▸ **The task**
Of the lines in the data below, write out exactly those from the one holding "de sufletel" through the one holding "Política de Cookies", both included.

▸ **Material for this task**
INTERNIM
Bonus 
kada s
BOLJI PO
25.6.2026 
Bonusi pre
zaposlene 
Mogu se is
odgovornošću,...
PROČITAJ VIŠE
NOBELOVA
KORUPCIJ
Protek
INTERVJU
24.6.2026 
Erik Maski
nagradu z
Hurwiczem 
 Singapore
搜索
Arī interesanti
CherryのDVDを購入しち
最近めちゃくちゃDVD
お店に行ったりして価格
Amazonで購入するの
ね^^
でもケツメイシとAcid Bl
==
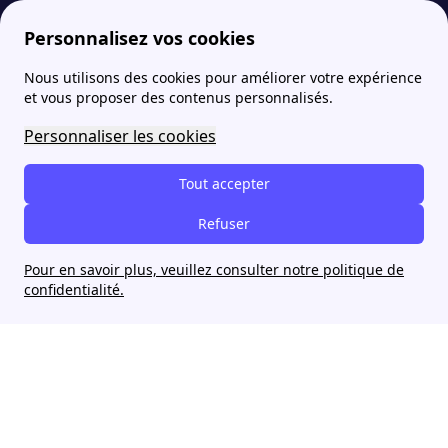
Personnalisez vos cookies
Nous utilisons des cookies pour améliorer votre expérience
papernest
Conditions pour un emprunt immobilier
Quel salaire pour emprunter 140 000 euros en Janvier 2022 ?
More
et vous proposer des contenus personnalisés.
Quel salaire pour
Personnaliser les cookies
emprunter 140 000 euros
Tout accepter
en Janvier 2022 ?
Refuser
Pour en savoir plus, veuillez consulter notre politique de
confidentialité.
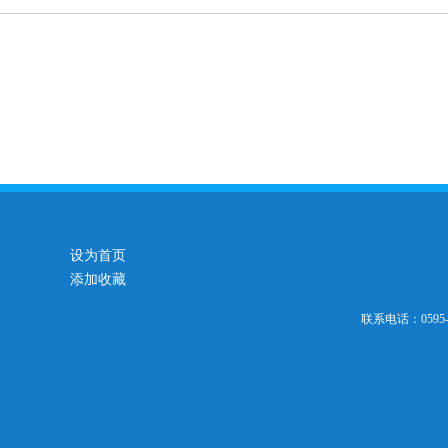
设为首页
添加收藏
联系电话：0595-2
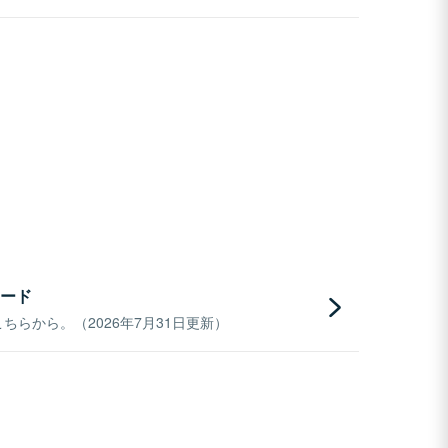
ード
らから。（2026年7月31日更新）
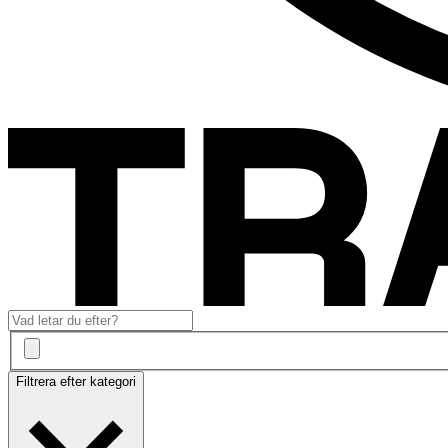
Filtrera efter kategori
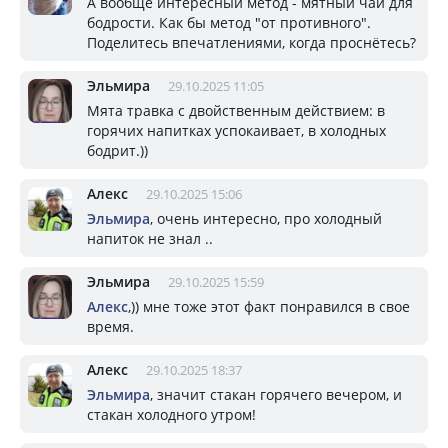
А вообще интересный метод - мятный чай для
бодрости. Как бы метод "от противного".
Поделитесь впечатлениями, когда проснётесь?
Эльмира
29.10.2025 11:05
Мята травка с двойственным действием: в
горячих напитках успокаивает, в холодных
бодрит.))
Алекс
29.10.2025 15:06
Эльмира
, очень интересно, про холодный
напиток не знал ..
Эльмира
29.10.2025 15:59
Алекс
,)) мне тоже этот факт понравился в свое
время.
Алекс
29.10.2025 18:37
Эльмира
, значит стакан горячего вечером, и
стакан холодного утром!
==
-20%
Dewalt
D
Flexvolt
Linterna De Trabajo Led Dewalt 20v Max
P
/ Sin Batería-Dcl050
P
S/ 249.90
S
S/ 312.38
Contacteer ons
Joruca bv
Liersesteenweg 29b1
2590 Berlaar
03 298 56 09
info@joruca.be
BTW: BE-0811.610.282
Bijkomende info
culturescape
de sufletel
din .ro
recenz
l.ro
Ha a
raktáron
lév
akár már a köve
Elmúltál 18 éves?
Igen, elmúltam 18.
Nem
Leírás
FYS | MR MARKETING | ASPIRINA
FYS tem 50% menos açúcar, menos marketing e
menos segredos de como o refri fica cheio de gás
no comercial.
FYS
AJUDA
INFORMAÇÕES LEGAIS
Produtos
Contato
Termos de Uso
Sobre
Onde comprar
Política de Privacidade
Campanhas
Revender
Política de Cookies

▸ **Solution for this task**
de sufletel
din .ro
recenz
l.ro
Ha a
raktáron
lév
akár már a köve
Elmúltál 18 éves?
Igen, elmúltam 18.
Nem
Leírás
FYS | MR MARKETING | ASPIRINA
FYS tem 50% menos açúcar, menos marketing e
menos segredos de como o refri fica cheio de gás
no comercial.
FYS
AJUDA
INFORMAÇÕES LEGAIS
Produtos
Contato
Termos de Uso
Sobre
Onde comprar
Política de Privacidade
Campanhas
Revender
Política de Cookies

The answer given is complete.